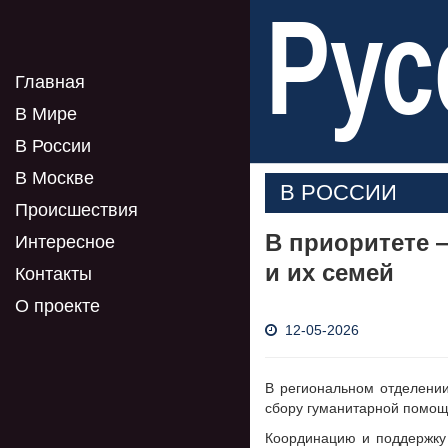
Рус
Главная
В Мире
В России
В Москве
В РОССИИ
Происшествия
В приоритете 
Интересное
и их семей
Контакты
О проекте
12-05-2026
В региональном отделен
сбору гуманитарной помощи
Координацию и поддержку 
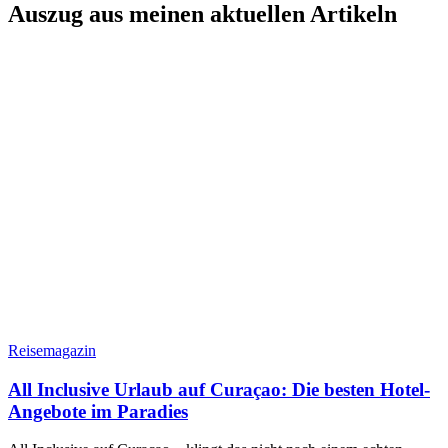
Auszug aus meinen aktuellen Artikeln
Reisemagazin
All Inclusive Urlaub auf Curaçao: Die besten Hotel-
Angebote im Paradies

→ **What the exercise asks**
Where the data contains an image, skip the image and copy everything else exactly as it appears.

→ **Your response**
Рус
Главная
В Мире
В России
В Москве
В РОССИИ
Происшествия
В приоритете 
Интересное
и их семей
Контакты
О проекте
12-05-2026
В региональном отделен
сбору гуманитарной помощи
Координацию и поддержку 
Auszug aus meinen aktuellen Artikeln
Reisemagazin
All Inclusive Urlaub auf Curaçao: Die besten Hotel-
Angebote im Paradies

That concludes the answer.